> **WORK REQUIRED**: Whenever a line carries the word "that", pull it out of the entries.

━━ DATA FOR THIS EXERCISE ━━

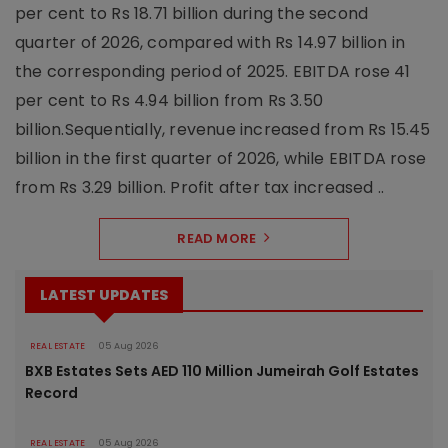
per cent to Rs 18.71 billion during the second
quarter of 2026, compared with Rs 14.97 billion in
the corresponding period of 2025. EBITDA rose 41
per cent to Rs 4.94 billion from Rs 3.50
billion.Sequentially, revenue increased from Rs 15.45
billion in the first quarter of 2026, while EBITDA rose
from Rs 3.29 billion. Profit after tax increased ..
READ MORE
LATEST UPDATES
REAL ESTATE
05 Aug 2026
BXB Estates Sets AED 110 Million Jumeirah Golf Estates
Record
REAL ESTATE
05 Aug 2026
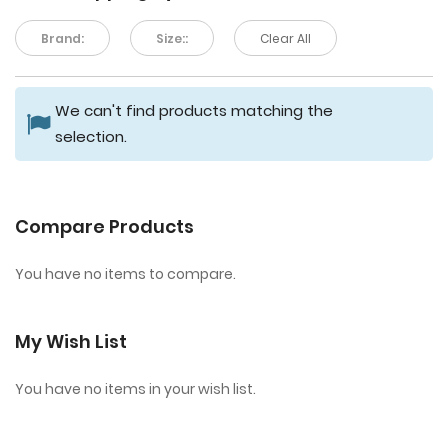
Brand:
Size::
Clear All
We can't find products matching the
selection.
Compare Products
You have no items to compare.
My Wish List
You have no items in your wish list.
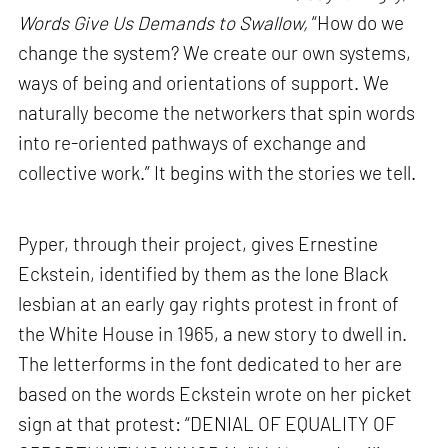
Words Give Us Demands to Swallow,
“How do we
change the system? We create our own systems,
ways of being and orientations of support. We
naturally become the networkers that spin words
into re-oriented pathways of exchange and
collective work.” It begins with the stories we tell.
Pyper, through their project, gives Ernestine
Eckstein, identified by them as the lone Black
lesbian at an early gay rights protest in front of
the White House in 1965, a new story to dwell in.
The letterforms in the font dedicated to her are
based on the words Eckstein wrote on her picket
sign at that protest: “DENIAL OF EQUALITY OF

━━━

> **RESULT FOR THIS TASK**:
naturally become the networkers that spin words
sign at that protest: “DENIAL OF EQUALITY OF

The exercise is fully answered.